Task objective: When you restate the data, keep every word as it is and drop the images.

Records for the task:
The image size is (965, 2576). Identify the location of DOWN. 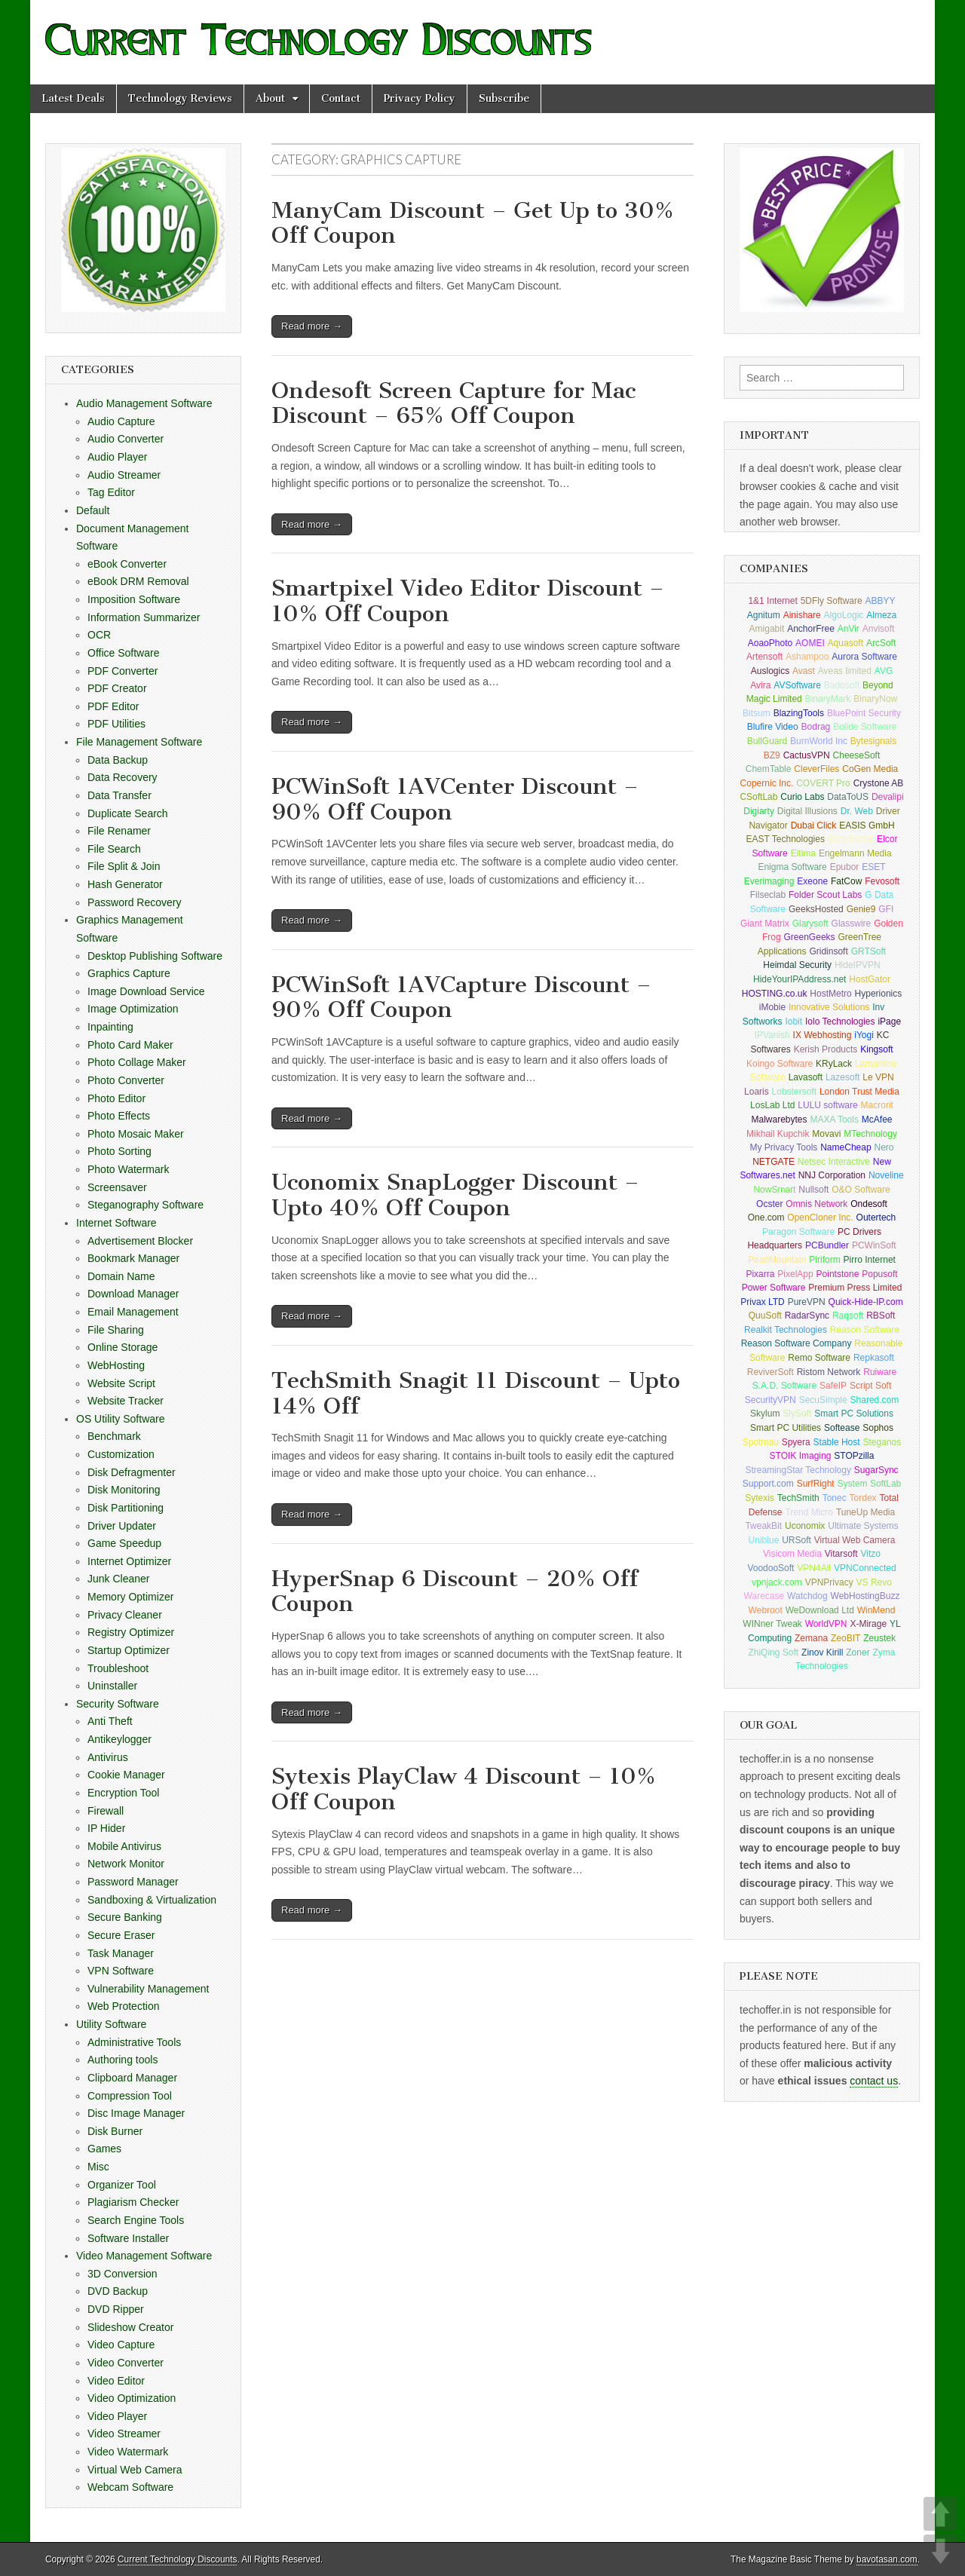
(940, 2551).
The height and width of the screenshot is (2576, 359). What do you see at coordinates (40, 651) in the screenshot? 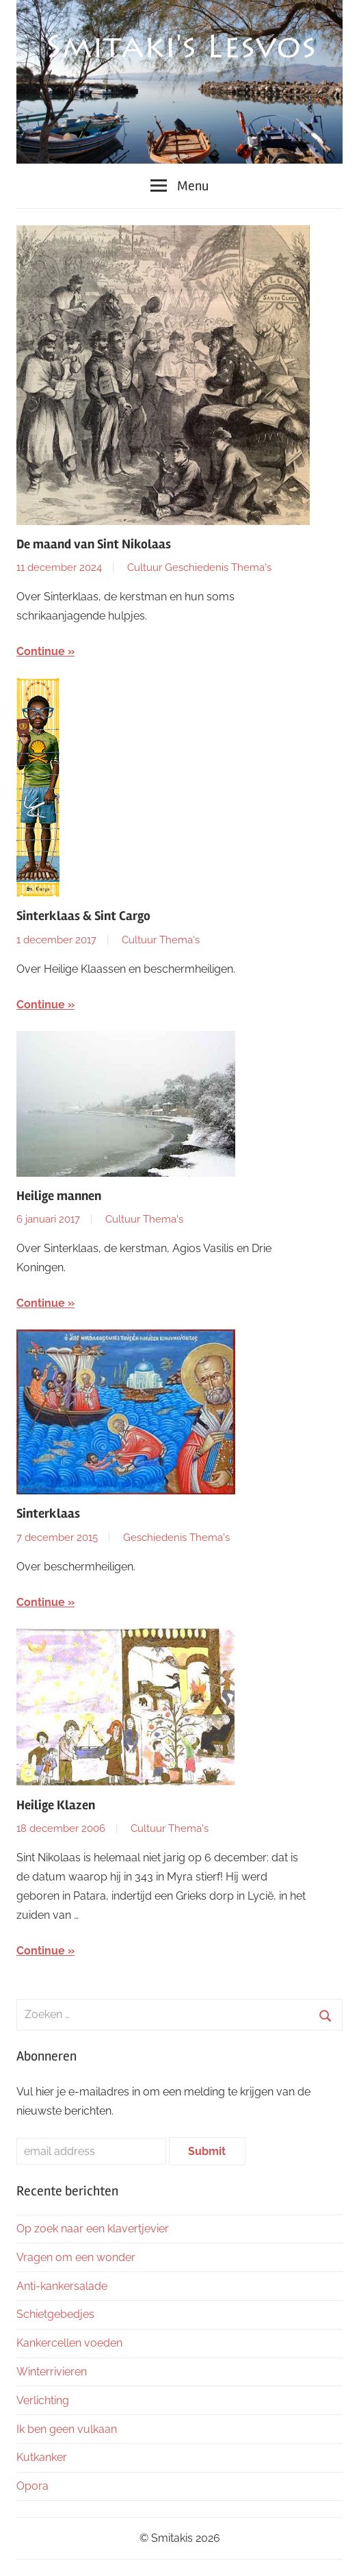
I see `Continue` at bounding box center [40, 651].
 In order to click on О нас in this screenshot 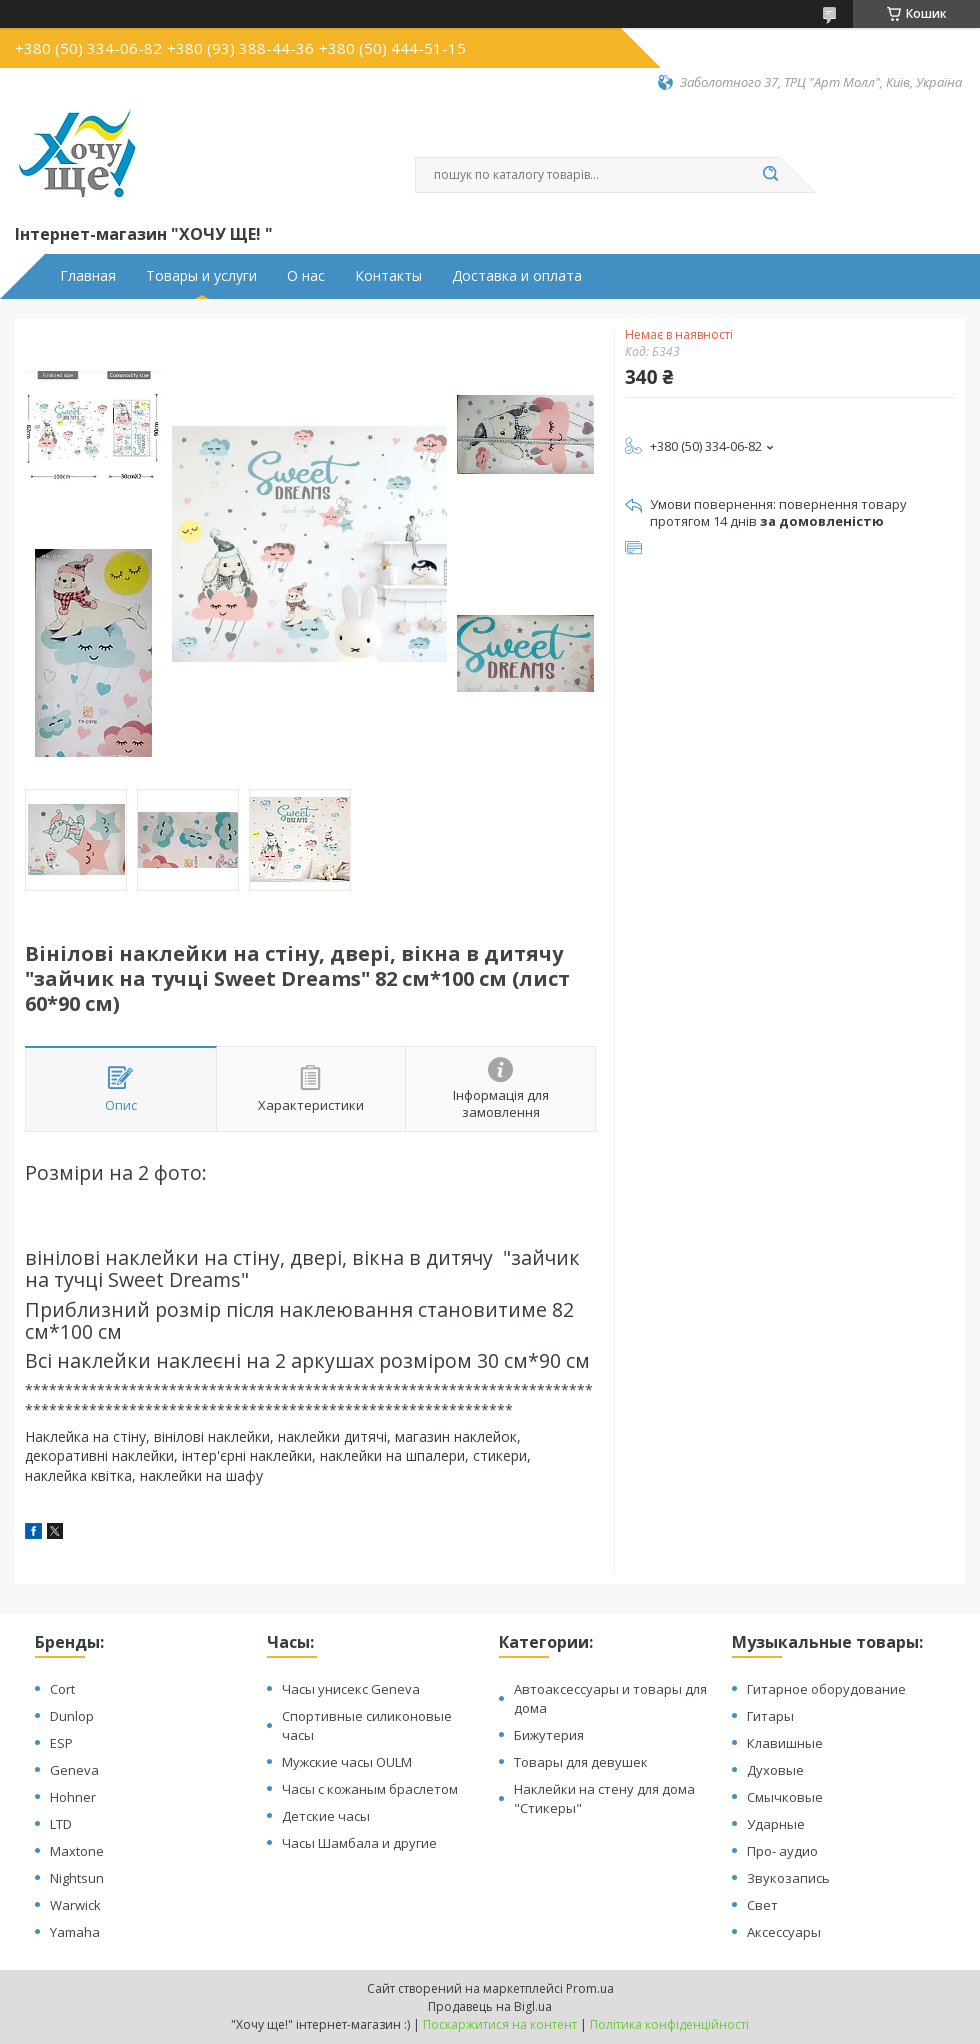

Answer for the task:
The image size is (965, 2576). Identify the location of DOWN. 
(940, 2551).
The height and width of the screenshot is (2576, 359). What do you see at coordinates (40, 651) in the screenshot? 
I see `Continue` at bounding box center [40, 651].
 In order to click on О нас in this screenshot 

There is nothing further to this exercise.